Michael Sailer’s Bitcoin Strategy and the Secret Path of the United States

Kobeakov’s views resonate highly with Sail’s public advice.Sailer, founder of MicroStrategy, has transformed the company into a “bitcoin proxy” since 2020, holding more than 250,000 Bitcoins in total, with a market value of approximately US$300 billion.In May 2025, at the Bitcoin 2025 conference, Sailer reiterated his “21 ways to get rich”, emphasizing the scarcity of Bitcoin (21 million caps) and institutional adoption.He once suggested that the Trump administration sell US gold reserves (about 8,133 tons, with a market value of more than US$600 billion) to purchase 5 million bitcoins, thereby “demonizing” gold assets, hitting the reserves of rivals such as China and Russia, and reshaping the US balance sheet.Sailer calculated that if this policy is implemented, U.S. assets will increase to one trillion yuan and control the global reserve network.

In 2025, Sailler’s influence expanded to the Trump family.Eric Trump revealed that Sailer proposed to mortgage Mar-a-Lago Real Estate to raise $2 billion to invest in Bitcoin and predicted that Bitcoin will exceed $170,000 by the end of 2026.Although the Trump administration (if the 2024 election wins) has not been adopted publicly, private channels have paved the way.MicroStrategy’s stock price rose 150% in 2025, attracting Wall Street to follow up, such as Tesla’s continued Bitcoin.

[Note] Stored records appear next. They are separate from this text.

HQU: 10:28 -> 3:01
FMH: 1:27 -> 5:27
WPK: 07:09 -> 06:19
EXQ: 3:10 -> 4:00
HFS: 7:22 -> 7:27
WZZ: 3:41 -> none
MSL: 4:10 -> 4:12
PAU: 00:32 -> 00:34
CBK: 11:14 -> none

The U.S. government avoids direct intervention in case of global panic.There are rich historical precedents: after World War II, the United States indirectly controlled the European economy through the Marshall Plan; in the Internet era, private enterprises were first innovated and then adopted by the state (such as NSA monitoring).Bitcoin strategy may be similar: the government does not buy coins directly, but allows companies to go first.In the future, if Bitcoin’s market value exceeds gold (currently about $15 trillion), the Federal Reserve can indirectly enter the market through equity investment in MicroStrategy (such as holdings in Intel in the 1980s).In September 2025, the price of Bitcoin futures reached US$117,500, indicating that the market is optimistic.This path is gradual and deniable, and is in line with the American tradition of “soft power”.

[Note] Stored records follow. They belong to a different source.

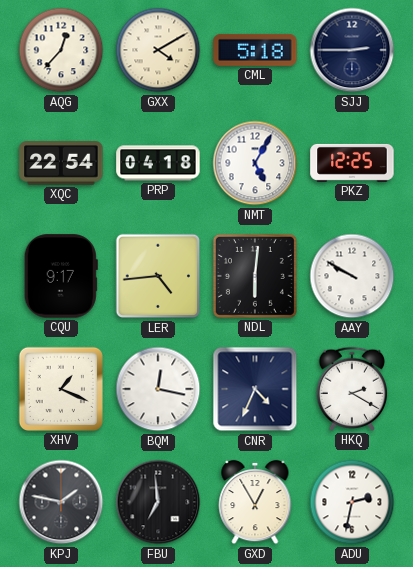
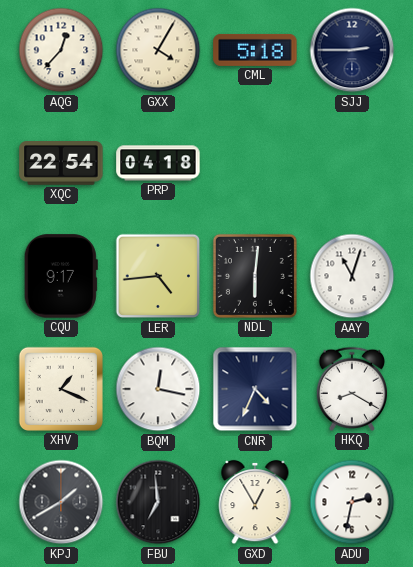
GXX: 4:10 -> 4:05
NMT: 5:05 -> none
PKZ: 12:25 -> none
AAY: 9:50 -> 11:03
HKQ: 2:20 -> 8:20
KPJ: 1:47 -> 1:40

Real possibilities and future prospects

Although Kobeakov’s warning has his geopolitical stance, its logic can stand the test.US debt is unsustainable, and traditional inflation has reached its limit (2025 CPI target is 2%, actually hovering 3.5%).Stablecoins provide export valves: In 2025, its market value accounts for 0.3% of the global M2 currency supply, but the growth trajectory suggests that it can reach 10% in 2030.If combined with Bitcoin, the United States can build a “dual-track” system: stablecoins export liabilities and Bitcoin hoards value.

However, challenges coexist.High regulatory uncertainty: Although the Biden administration supports stablecoins, the Trump camp emphasizes “crypto freedom.”Global boycotts are intensifying: EU MiCA regulations in 2025 require localization of non-USD stablecoins, and China’s e-CNY users exceed 300 million.The “hard assets” alliance between gold and Bitcoin may be counter-attacked, and the BRICS gold standard initiative has been traction.

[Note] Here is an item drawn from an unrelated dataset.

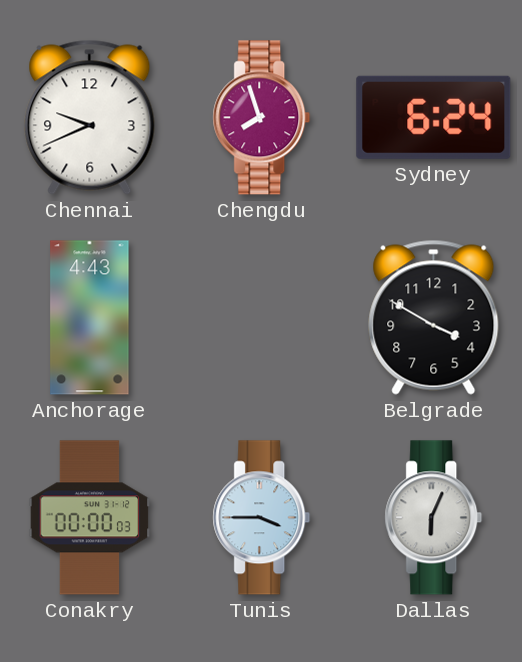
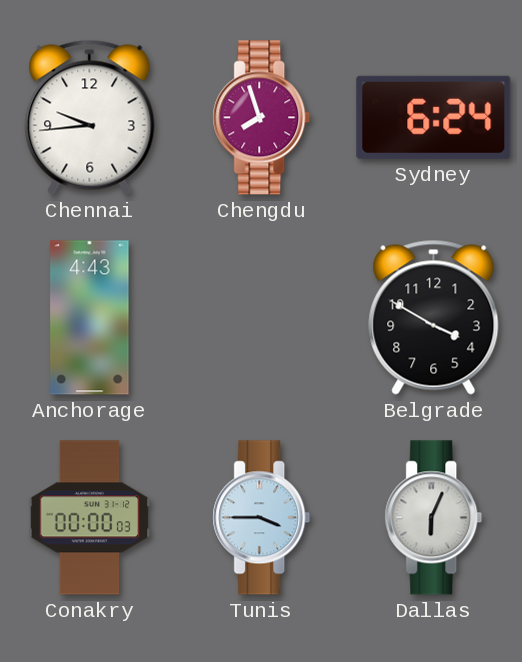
Chennai: 9:41 -> 9:44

In short, this “crypto debt reset” is not a conspiracy, but an extension of economic logic.As a reserve currency issuer, the United States naturally tends to output burdens; digital technology only amplifies its leverage.The latest developments in September 2025 – US bonds of 37 trillion, stablecoins of 300 billion, gold hot purchases, and Bitcoin of 117,000 – indicate an accelerated transformation.The world needs to be vigilant: the double-edged sword of financial innovation may reshape order or lead to new crises.Only by diversified reserves and international coordination can risks be curbed.